Select Page

Diabetic Foot Care

Diabetic Foot problems can include the development of ulcers, cracked skin, reduced foot sensations, altered foot shape (Charcot’s foot) and infections. In some cases, these can require surgery or even amputation of toes, feet and legs when left unchecked. By visiting a Podiatrist 2-4 times a year, you significantly lower your risk of developing diabetes-related foot problems. Podiatry visits for Diabetic Foot Care are bulk billed at our clinic so no out-of-pocket expenses!

 

 

As Diabetes is a complex foot problem you may be eligible for an EPC Medicare Plan, which means you are entitled to 5 Medicare Rebate sessions per year with Dr Ella. To find out more click here! 

 

According to Diabetic Foot Australia, on any given day in Australia, there are 50,000 Australians living with diabetic foot disease, 12,500 who are living with diabetes-related amputation, with 12 people every day undergoing an amputation as a result of diabetic foot disease. A big goal of a podiatrist is to avoid any complications, which can occur as a part of the diabetes process.

What we tend to overlook if you happen to have type 1 or 2 diabetes is how this impacts our feet, and usually, we don’t pay attention to our feet until they become a problem. Glycaemic control impacts the entire body; a common complication associated with diabetes, is diabetic foot disease. Diabetic foot disease is a broad term used to describe the complications seen in diabetics; this typically includes peripheral neuropathy and peripheral vascular disease.
Peripheral Neuropathy is where the nerves in the foot and leg as misfiring, this can lead to numbness, tingling, burning or altered sensations. Where this can become a big risk is that often you can’t feel your feet, and if you tread on something this will go unnoticed or stumbling increasing the risk of a fall.

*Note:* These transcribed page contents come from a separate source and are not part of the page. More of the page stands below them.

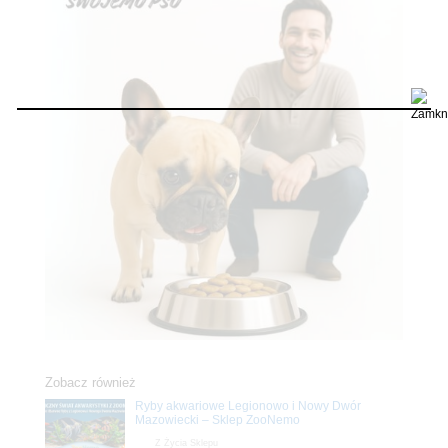
Zobacz również
Ryby akwariowe Legionowo i Nowy Dwór
Mazowiecki – Sklep ZooNemo
Z Życia Sklepu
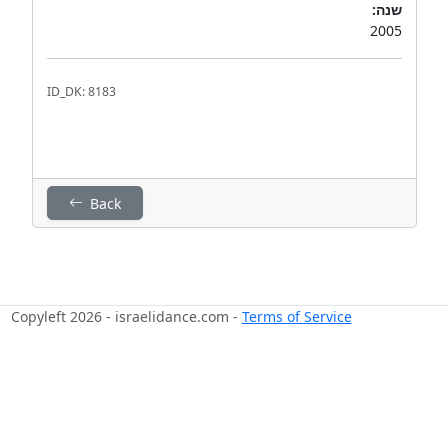
שנה:
2005
ID_DK: 8183
Back
Copyleft 2026 - israelidance.com -
Terms of Service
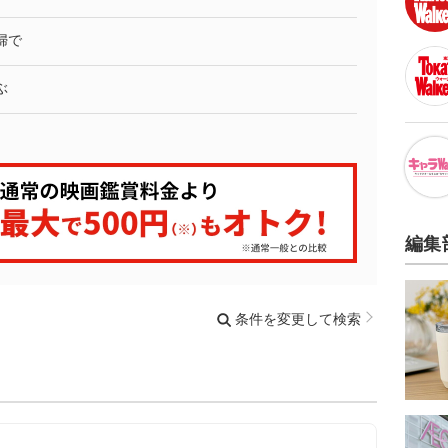
婦で
ぶ
編集
条件を変更して検索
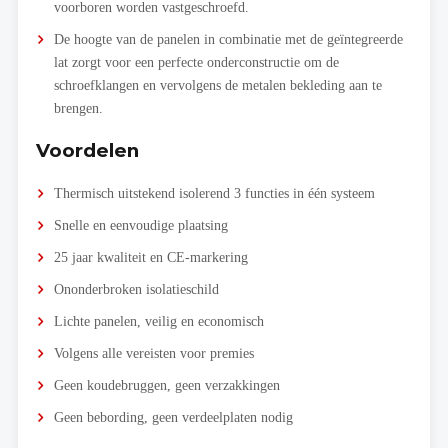
voorboren worden vastgeschroefd.
De hoogte van de panelen in combinatie met de geïntegreerde
lat zorgt voor een perfecte onderconstructie om de
schroefklangen en vervolgens de metalen bekleding aan te
brengen.
Voordelen
Thermisch uitstekend isolerend 3 functies in één systeem
Snelle en eenvoudige plaatsing
25 jaar kwaliteit en CE-markering
Ononderbroken isolatieschild
Lichte panelen, veilig en economisch
Volgens alle vereisten voor premies
Geen koudebruggen, geen verzakkingen
Geen bebording, geen verdeelplaten nodig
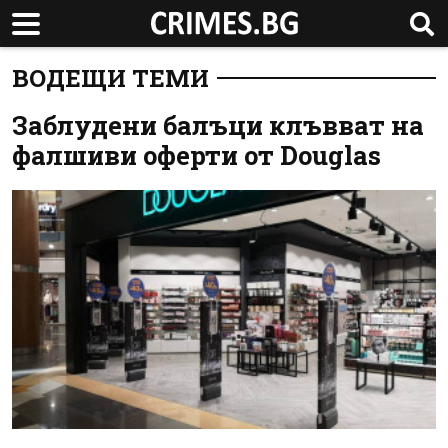
ВОДЕЩИ ТЕМИ
Заблудени балъци клъвват на
фалшиви оферти от Douglas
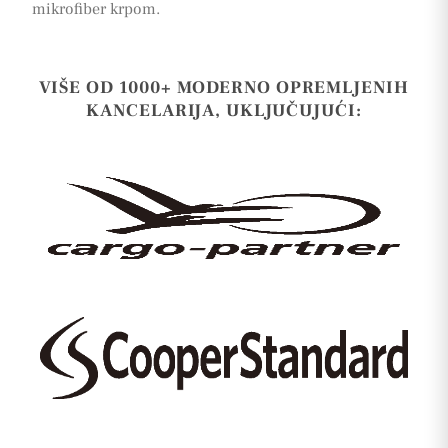
mikrofiber krpom.
VIŠE OD 1000+ MODERNO OPREMLJENIH
KANCELARIJA, UKLJUČUJUĆI:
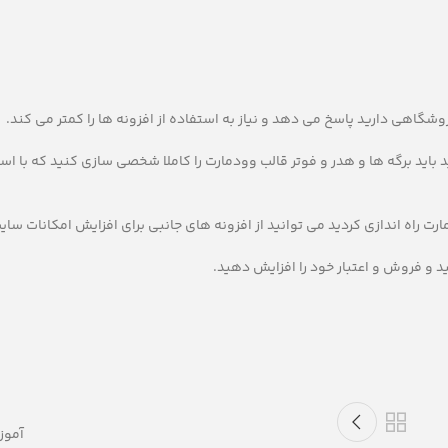
 باید برگه ها و هدر و فوتر قالب وودمارت را کاملا شخصی سازی کنید که با اس
رت راه اندازی کردید می توانید از افزونه های جانبی برای افزایش امکانات سای
ید و فروش و اعتبار خود را افزایش دهید.
آموز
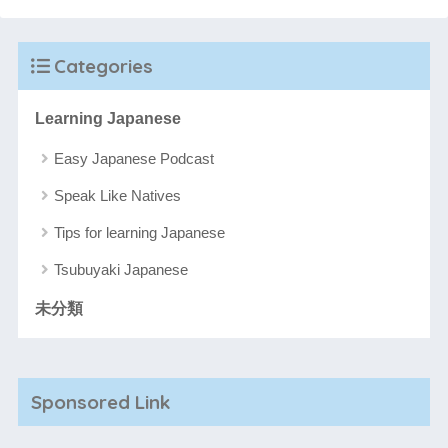
Categories
Learning Japanese
Easy Japanese Podcast
Speak Like Natives
Tips for learning Japanese
Tsubuyaki Japanese
未分類
Sponsored Link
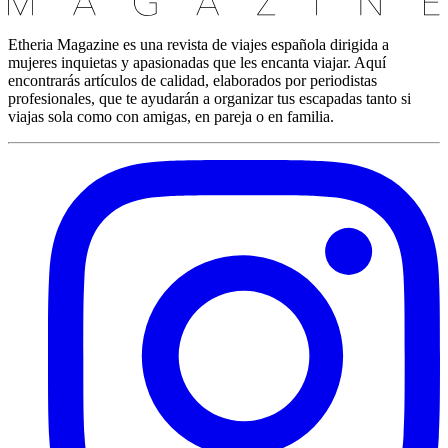
Etheria Magazine es una revista de viajes española dirigida a
mujeres inquietas y apasionadas que les encanta viajar. Aquí
encontrarás artículos de calidad, elaborados por periodistas
profesionales, que te ayudarán a organizar tus escapadas tanto si
viajas sola como con amigas, en pareja o en familia.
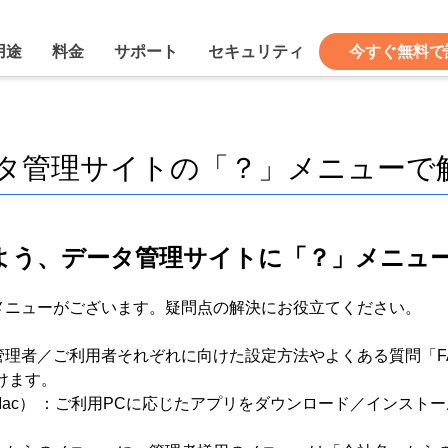
用途
料金
サポート
セキュリティ
今すぐ無料で
タ管理サイトの「？」メニューで
よう、データ管理サイトに「？」メニュ
メニューがございます。疑問点の解決にお役立てください。
理者／ご利用者それぞれに向けた設定方法やよくある質問「F
けます。
（Mac） ：ご利用PCに応じたアプリをダウンロード／インスト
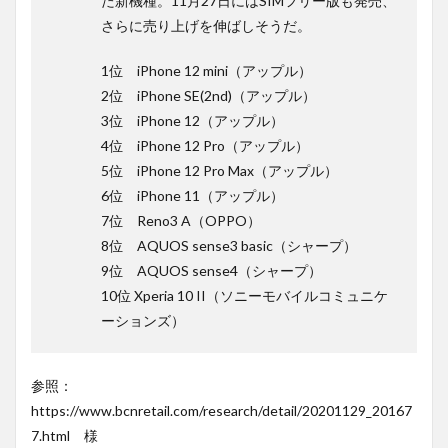
た新機種。11月27日にはSIMフリー版も発売、
さらに売り上げを伸ばしそうだ。
1位 iPhone 12 mini（アップル）
2位 iPhone SE(2nd)（アップル）
3位 iPhone 12（アップル）
4位 iPhone 12 Pro（アップル）
5位 iPhone 12 Pro Max（アップル）
6位 iPhone 11（アップル）
7位 Reno3 A（OPPO）
8位 AQUOS sense3 basic（シャープ）
9位 AQUOS sense4（シャープ）
10位 Xperia 10 II（ソニーモバイルコミュニケ
ーションズ）
参照：
https://www.bcnretail.com/research/detail/20201129_20167
7.html 様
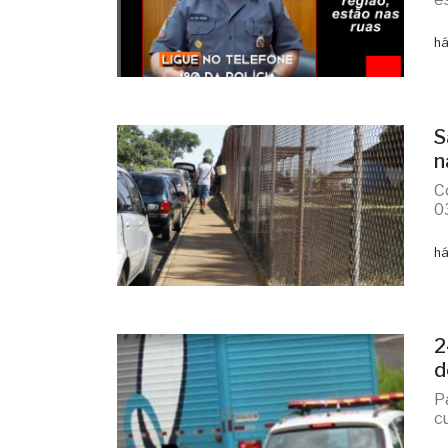
há
S
n
C
0
há
2
d
P
c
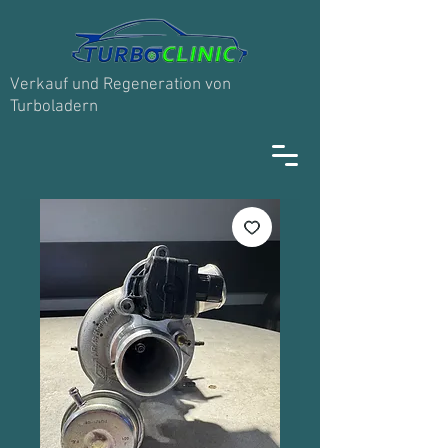
Verkauf und Regeneration von
Turboladern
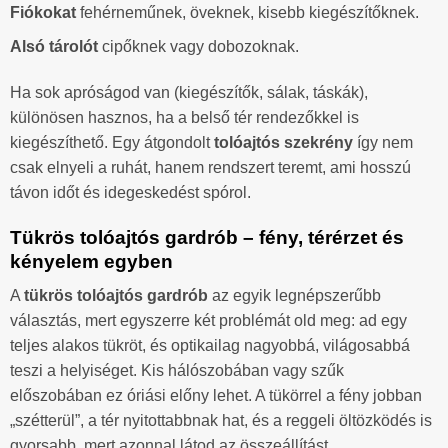
Fiókokat
fehérneműnek, öveknek, kisebb kiegészítőknek.
Alsó tárolót
cipőknek vagy dobozoknak.
Ha sok apróságod van (kiegészítők, sálak, táskák),
különösen hasznos, ha a belső tér rendezőkkel is
kiegészíthető. Egy átgondolt
tolóajtós szekrény
így nem
csak elnyeli a ruhát, hanem rendszert teremt, ami hosszú
távon időt és idegeskedést spórol.
Tükrös tolóajtós gardrób – fény, térérzet és
kényelem egyben
A
tükrös tolóajtós gardrób
az egyik legnépszerűbb
választás, mert egyszerre két problémát old meg: ad egy
teljes alakos tükröt, és optikailag nagyobbá, világosabbá
teszi a helyiséget. Kis hálószobában vagy szűk
előszobában ez óriási előny lehet. A tükörrel a fény jobban
„szétterül”, a tér nyitottabbnak hat, és a reggeli öltözködés is
gyorsabb, mert azonnal látod az összeállítást.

Peripheral Vascular disease is more common in the diabetic community, where there is a hardening and narrowing of the arteries leading to the feet. Poor blood supply reduces the flow of nutrients and oxygen reaching the body’s tissues, ultimately resulting in ulcerations – slow/non-healing wounds on the feet and if left unchecked, infection and gangrene. As the feet are the furthest distance from the heart they are most affected extremities.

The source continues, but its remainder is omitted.